I was working on a project that uses PostgreSQL and as part of my task I needed to write a migration. The migrations are written as plain SQL and applied using the migrate library. The migration itself was not that complex, some rows needed to be updated where a column matched one of the values in a list.
In my rush, I’ve opted for a rather simple query that went something like this:
UPDATE some_table SET some_column = 'some_value'
WHERE some_other_column IN (
'value_1',
'value_2',
'value_3',
'value_4',
-- ...
'value_26',
'value_27'
'value_28',
'value_29'
);
When the migration got executed on the testing environment, no errors were reported and all looked well. However, after some time I noticed that the migration failed to update some rows that I had anticipated.
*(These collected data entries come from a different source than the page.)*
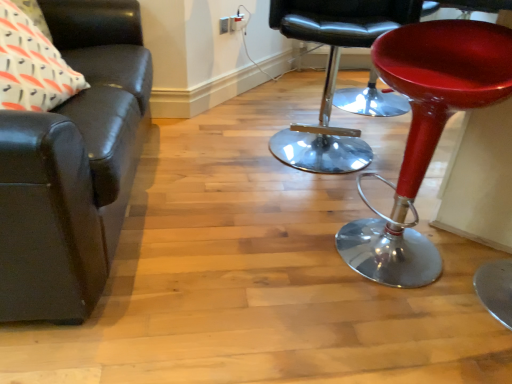 You are a GUI agent. You are given a task and a screenshot of the screen. Output one action in this format:
    pyautogui.click(x=<x>, y=<y>)
    Task: Click on the vacant space to the left of shiny red stool at right
    Image resolution: width=512 pixels, height=384 pixels.
    Given the screenshot: What is the action you would take?
    pyautogui.click(x=239, y=186) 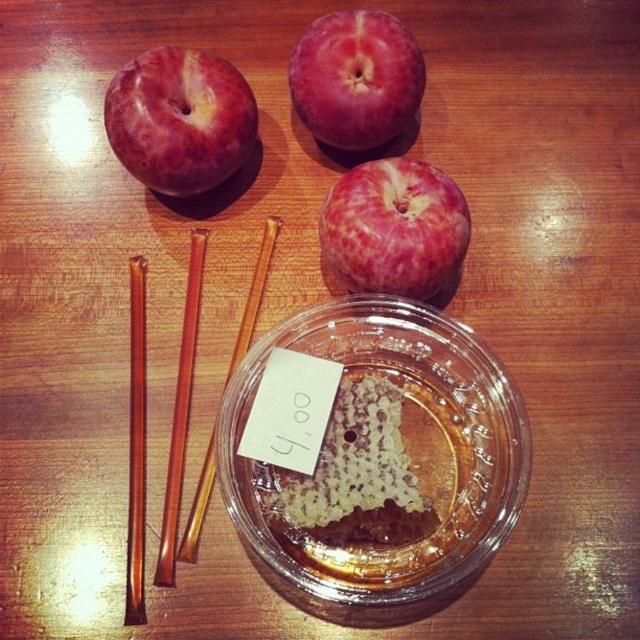 Question: Based on their relative distances, which object is farther from the translucent honeycomb at center?

Choices:
 (A) transparent glass bowl at center
 (B) translucent amber glass chopstick at upper center

Answer: (B)

Question: Estimate the real-world distances between objects in this image. Which object is closer to the brown wood chopstick at upper left?

Choices:
 (A) shiny red apple at upper center
 (B) brown translucent chopsticks at upper left
 (C) matte red apple at upper left
 (D) translucent amber glass chopstick at upper center

Answer: (B)

Question: Which object appears farthest from the camera in this image?

Choices:
 (A) translucent amber glass chopstick at upper center
 (B) pink matte apple at center

Answer: (A)

Question: Can you confirm if matte red apple at upper left is bigger than pink matte apple at center?

Choices:
 (A) yes
 (B) no

Answer: (A)

Question: Does matte red apple at upper left have a lesser width compared to translucent amber glass chopstick at upper center?

Choices:
 (A) no
 (B) yes

Answer: (A)

Question: From the image, what is the correct spatial relationship of matte red apple at upper left in relation to translucent amber glass chopstick at upper center?

Choices:
 (A) below
 (B) above

Answer: (B)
The observant readers probably noticed that there’s a missing comma after value_27
in the previous snippet and this is indeed what caused the issue. What surprised me is that the query did not result in an error. Why is that? Let’s explore.
I’ll create a simple table and insert a few entries.
CREATE TABLE sessions(id SERIAL, browser varchar(50));
INSERT INTO sessions(browser)
VALUES ('chrome'), ('brave'), ('firefox');
Running the following query returns 3 rows, as expected.
SELECT * FROM sessions
WHERE browser in (
'chrome',
'brave',
'firefox'
);
-------------
-- id|browser|
-- --+-------+
-- 1|chrome |
-- 2|brave |
-- 3|firefox|
However, if I fail to include a comma after brave
the resulting query returns a single row:
SELECT * FROM sessions
WHERE browser in (
'chrome',
'brave'
'firefox'
);
-------------
-- id|browser|
-- --+-------+
-- 1|chrome |
The query does not result in an error and still yields some results. To better understand what is happening we can further simplify this example to a simple SELECT:
SELECT 'brave'
'firefox';
-- -------------
-- ?column? |
-- ------------+
-- bravefirefox|
The original query failed to include the sessions with brave
and firefox
browsers because brave and firefox got concatenated resulting in the following query:
SELECT * FROM sessions
WHERE browser in (
'chrome',
'bravefirefox'
);
What I find odd is that this behavior only exists if you include at least one newline between the two string constants. This means that
SELECT 'brave' 'firefox';
This behavior is documented in the PostgreSQL documentation:
This slightly bizarre behavior is specified by SQL; PostgreSQL is following the standard.
After scratching my head for a bit, I then went on to try and figure out a way to minimize the chance of this happening to me in the future. If you’re working with strings using ANY
and providing an array as a parameter to it should keep you safe:
SELECT * FROM sessions
WHERE browser = ANY('{
"chrome",
"brave",
"firefox"
}');
Should you omit a comma it will let you know that you’ve got a malformed array literal
.